• **WHAT YOU WILL DO**: Give again every line from the one with "aéreo sin precedentes" through the last line of the data, exactly, and leave out the lines before it.

>>>

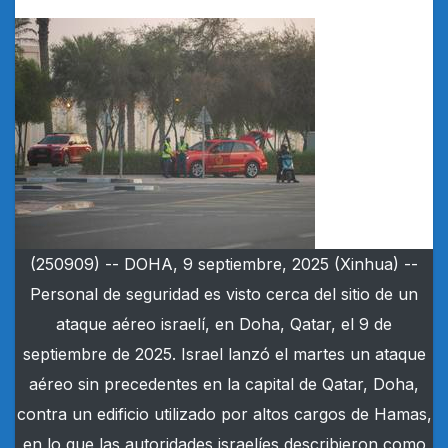
(250909) -- DOHA, 9 septiembre, 2025 (Xinhua) --
Personal de seguridad es visto cerca del sitio de un
ataque aéreo israelí, en Doha, Qatar, el 9 de
septiembre de 2025. Israel lanzó el martes un ataque
aéreo sin precedentes en la capital de Qatar, Doha,
contra un edificio utilizado por altos cargos de Hamas,
en lo que las autoridades israelíes describieron como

<<<

• **OUTPUT OF THE EXERCISE**:
aéreo sin precedentes en la capital de Qatar, Doha,
contra un edificio utilizado por altos cargos de Hamas,
en lo que las autoridades israelíes describieron como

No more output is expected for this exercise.